Start of DATA LISTING
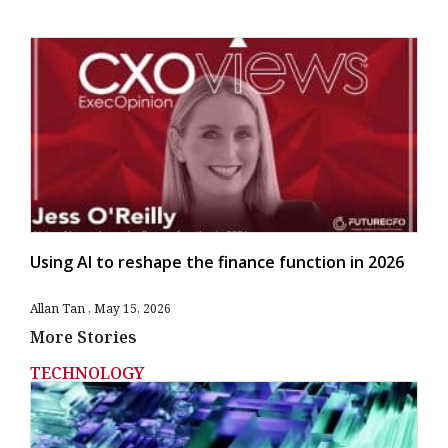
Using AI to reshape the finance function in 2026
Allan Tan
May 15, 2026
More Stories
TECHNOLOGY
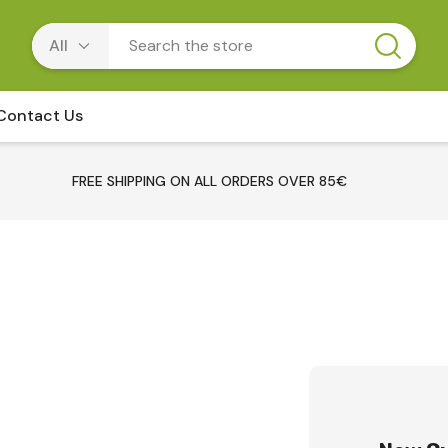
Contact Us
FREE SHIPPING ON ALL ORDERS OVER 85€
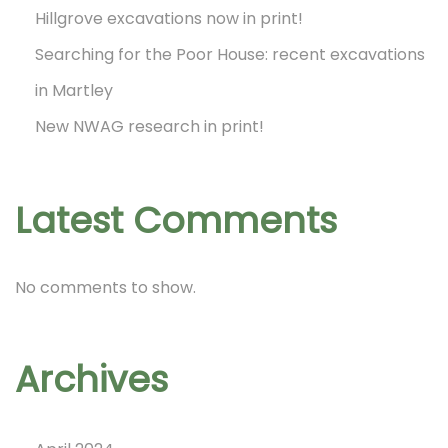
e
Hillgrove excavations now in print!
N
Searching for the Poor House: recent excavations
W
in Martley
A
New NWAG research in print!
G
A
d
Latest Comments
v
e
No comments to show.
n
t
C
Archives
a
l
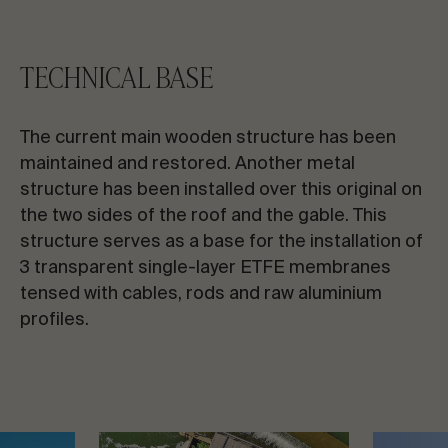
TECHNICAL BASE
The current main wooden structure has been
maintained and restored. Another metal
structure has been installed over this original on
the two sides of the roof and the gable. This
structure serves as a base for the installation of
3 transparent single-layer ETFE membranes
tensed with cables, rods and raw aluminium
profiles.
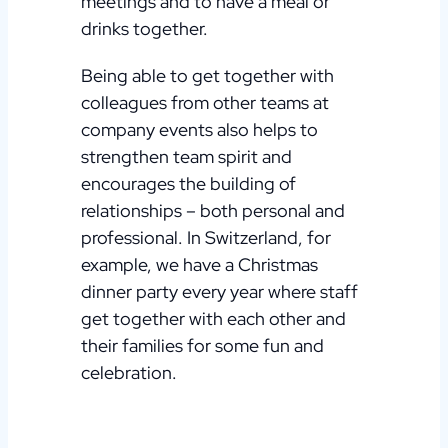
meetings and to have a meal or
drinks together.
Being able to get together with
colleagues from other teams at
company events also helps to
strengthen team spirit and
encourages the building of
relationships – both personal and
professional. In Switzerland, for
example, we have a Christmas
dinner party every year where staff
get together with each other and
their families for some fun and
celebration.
End of DATA LISTING
Start of DATA LISTING
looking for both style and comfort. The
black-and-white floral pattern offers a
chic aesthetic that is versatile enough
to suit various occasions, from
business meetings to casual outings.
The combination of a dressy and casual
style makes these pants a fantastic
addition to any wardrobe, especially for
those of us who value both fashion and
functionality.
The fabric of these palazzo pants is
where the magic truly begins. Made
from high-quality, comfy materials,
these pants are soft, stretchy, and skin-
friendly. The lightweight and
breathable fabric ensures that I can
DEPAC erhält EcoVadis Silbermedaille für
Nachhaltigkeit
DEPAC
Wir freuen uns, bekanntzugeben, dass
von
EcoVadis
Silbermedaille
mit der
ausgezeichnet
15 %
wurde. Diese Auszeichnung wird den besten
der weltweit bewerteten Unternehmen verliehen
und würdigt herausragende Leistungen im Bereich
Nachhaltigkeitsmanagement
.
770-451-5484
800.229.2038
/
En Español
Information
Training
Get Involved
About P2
End of DATA LISTING
Start of DATA LISTING
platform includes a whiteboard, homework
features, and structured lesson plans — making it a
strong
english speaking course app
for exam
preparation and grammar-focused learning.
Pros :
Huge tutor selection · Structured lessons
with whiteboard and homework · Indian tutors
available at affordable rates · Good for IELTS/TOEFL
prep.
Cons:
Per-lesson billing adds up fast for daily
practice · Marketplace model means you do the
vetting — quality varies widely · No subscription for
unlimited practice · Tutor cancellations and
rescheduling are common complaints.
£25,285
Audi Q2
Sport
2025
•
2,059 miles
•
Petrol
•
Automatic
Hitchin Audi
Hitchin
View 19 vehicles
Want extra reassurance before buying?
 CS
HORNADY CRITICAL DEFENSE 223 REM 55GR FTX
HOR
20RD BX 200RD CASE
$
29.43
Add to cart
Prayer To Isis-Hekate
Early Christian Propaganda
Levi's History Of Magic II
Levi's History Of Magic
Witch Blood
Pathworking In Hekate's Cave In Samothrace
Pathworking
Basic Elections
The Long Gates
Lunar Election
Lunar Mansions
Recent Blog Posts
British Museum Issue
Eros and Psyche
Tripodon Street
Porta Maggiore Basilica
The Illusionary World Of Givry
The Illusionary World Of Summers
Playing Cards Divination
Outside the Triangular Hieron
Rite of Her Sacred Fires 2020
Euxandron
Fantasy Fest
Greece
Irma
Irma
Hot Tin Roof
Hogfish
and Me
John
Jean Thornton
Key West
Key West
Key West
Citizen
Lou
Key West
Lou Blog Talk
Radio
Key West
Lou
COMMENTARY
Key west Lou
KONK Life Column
End of DATA LISTING
• _EXERCISE AIM_
Show each line in the data where the string "style" appears.

• _WRITTEN RESPONSE_
looking for both style and comfort. The
style makes these pants a fantastic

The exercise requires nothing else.